There are three distinct new home warranties created by this act. The first covers the home against faulty workmanship and defective materials due to noncompliance with building standards for a three year period. The second warranty covers new homes against faulty installation of plumbing, electrical, heating and cooling systems for a five-year period. The third warranty covers the home against major construction defects (foundation) for a ten-year period. These warranties are extended to subsequent purchasers of the home.
The second statutory warranty protects consumers against home improvement contractors. Under this warranty, the home improvement contract warrants that the home improvements made will be free from defects caused by faulty workmanship and defective materials for a two-year period. The home improvement warranty also guarantees that the home improvement will be free from major construction defects for a ten-year period.

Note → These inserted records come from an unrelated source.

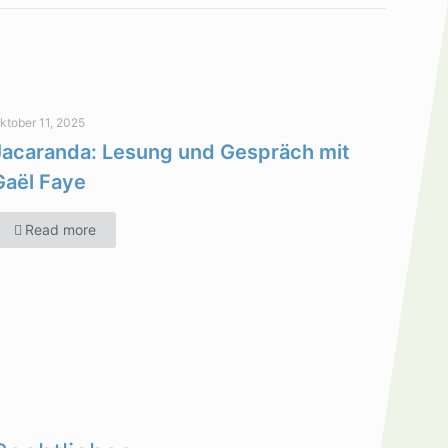
ktober 11, 2025
Jacaranda: Lesung und Gespräch mit
Gaël Faye
Read more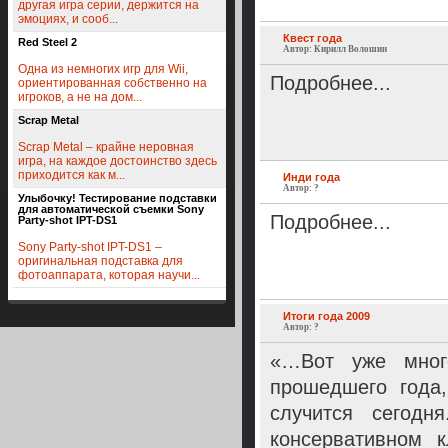
другая игра серии, держится на
эмоциях, и сооб...
Квест года
Red Steel 2
Автор: Кирилл Волошин
Одна из немногих игр для Wii,
Подробнее...
ориентированная собственно на
игроков, а не на дом...
Scrap Metal
Scrap Metal – крайне неровная
игра, на каждое достоинство здесь
приходится как м...
Инди года
Автор: ?
Улыбочку! Тестирование подставки
для автоматической съемки Sony
Подробнее...
Party-shot IPT-DS1
Sony Party-shot IPT-DS1 –
оригинальная подставка для
фотоаппарата, которая научи...
Итоги года 2009
Автор: ?
«…Вот уже мног
прошедшего года,
случится сегод
консервативном 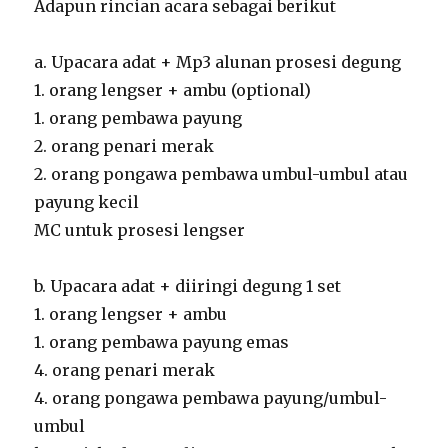
Adapun rincian acara sebagai berikut
a. Upacara adat + Mp3 alunan prosesi degung
1. orang lengser + ambu (optional)
1. orang pembawa payung
2. orang penari merak
2. orang pongawa pembawa umbul-umbul atau
payung kecil
MC untuk prosesi lengser
b. Upacara adat + diiringi degung 1 set
1. orang lengser + ambu
1. orang pembawa payung emas
4. orang penari merak
4. orang pongawa pembawa payung/umbul-
umbul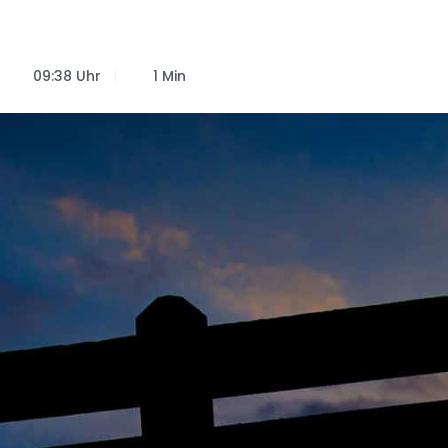
09:38 Uhr
1 Min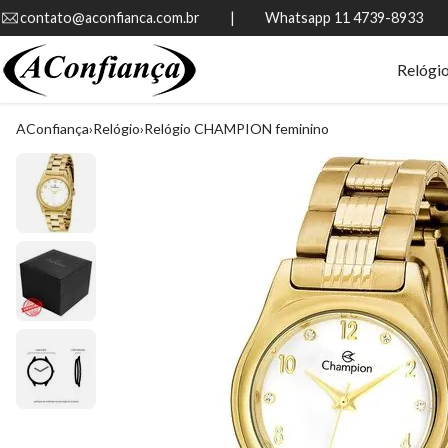
contato@aconfianca.com.br          |          Whatsapp 11 4739-8933
Relógi
AConfiança
Relógio
Relógio CHAMPION feminino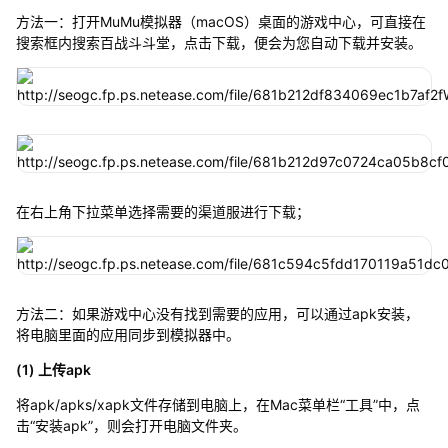
方法一：打开MuMu模拟器（macOS）桌面的游戏中心，可直接在
搜索框内搜索百战斗斗堂，点击下载，便会为您自动下载并安装。
在右上角下拉菜单选择需要的渠道服进行下载；
方法二：如果游戏中心没有找到需要的应用，可以通过apk安装，
将电脑里面的应用同步到模拟器中。
(1) 上传apk
将apk/apks/xapk文件存储到电脑上，在Mac菜单栏“工具”中，点
击“安装apk”，则会打开电脑文件夹。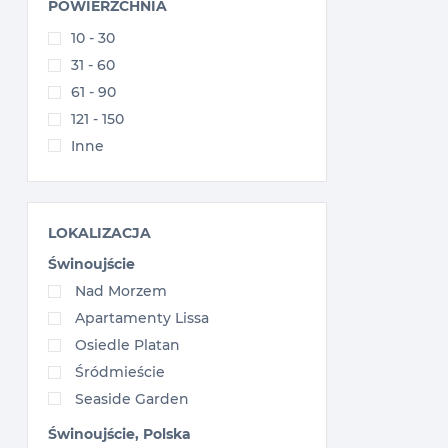
POWIERZCHNIA
10 - 30
31 - 60
61 - 90
121 - 150
Inne
LOKALIZACJA
Świnoujście
Nad Morzem
Apartamenty Lissa
Osiedle Platan
Śródmieście
Seaside Garden
Świnoujście, Polska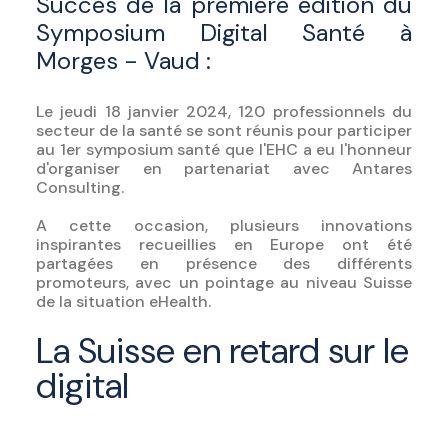
Succès de la première édition du
Symposium Digital Santé à
Morges - Vaud :
Le jeudi 18 janvier 2024, 120 professionnels du
secteur de la santé se sont réunis pour participer
au 1er symposium santé que l'EHC a eu l'honneur
d'organiser en partenariat avec Antares
Consulting.
A cette occasion, plusieurs innovations
inspirantes recueillies en Europe ont été
partagées en présence des différents
promoteurs, avec un pointage au niveau Suisse
de la situation eHealth.
La Suisse en retard sur le
digital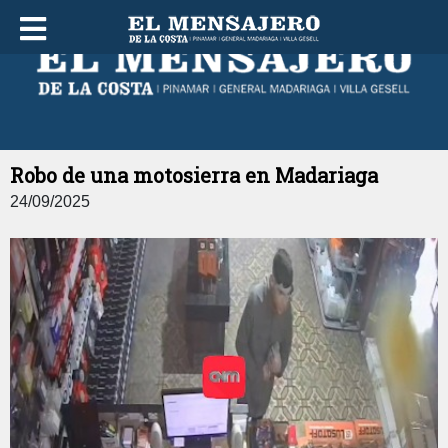
VIERNES 07 DE AGOSTO DE 2026
Robo de una motosierra en Madariaga
24/09/2025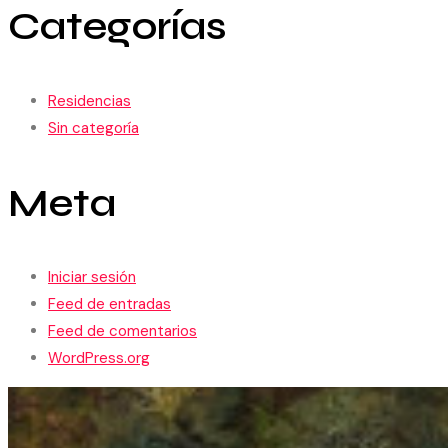
Categorías
Residencias
Sin categoría
Meta
Iniciar sesión
Feed de entradas
Feed de comentarios
WordPress.org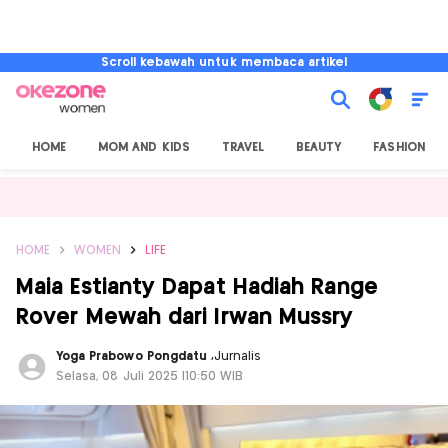
Scroll kebawah untuk membaca artikel
HOME
MOM AND KIDS
TRAVEL
BEAUTY
FASHION
HOME
WOMEN
LIFE
Maia Estianty Dapat Hadiah Range
Rover Mewah dari Irwan Mussry
Yoga Prabowo Pongdatu
,
Jurnalis
Selasa, 08 Juli 2025 |10:50 WIB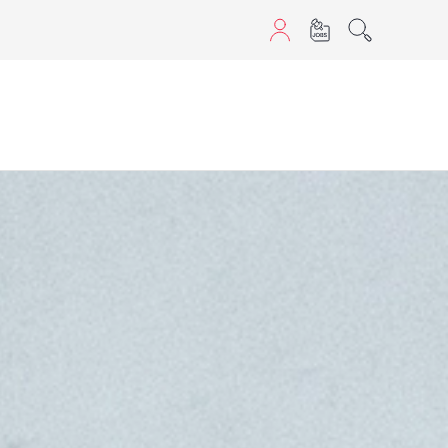
sans JavaScript.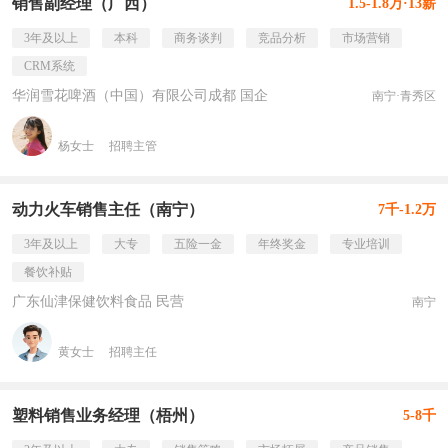
销售副经理（广西）
1.5-1.8万·13薪
3年及以上
本科
商务谈判
竞品分析
市场营销
CRM系统
华润雪花啤酒（中国）有限公司成都 国企
南宁·青秀区
杨女士
招聘主管
动力火车销售主任（南宁）
7千-1.2万
3年及以上
大专
五险一金
年终奖金
专业培训
餐饮补贴
广东仙津保健饮料食品 民营
南宁
黄女士
招聘主任
塑料销售业务经理（梧州）
5-8千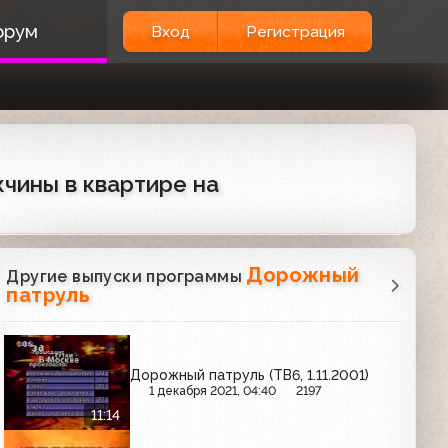
орум
Вход
Регистрация
жчины в квартире на
Дорожный
Другие выпуски программы
патруль
Дорожный патруль (ТВ6, 1.11.2001)
1 декабря 2021, 04:40
2197
11:14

Improvements involving plumbing, electrical, heating and cooling systems are guaranteed to be free from defects for a period of two-years.
If the house vendor or the home improvement contractor violates these implied warranties then the homeowner may bring a cause of action against the person for actual damages. The court shall also award the homeowner court costs and reasonable attorney fees. If the breach of the warranties were willful or deceitful, then the court may assess punitive damages.
The act is identical to SB 635 (2002).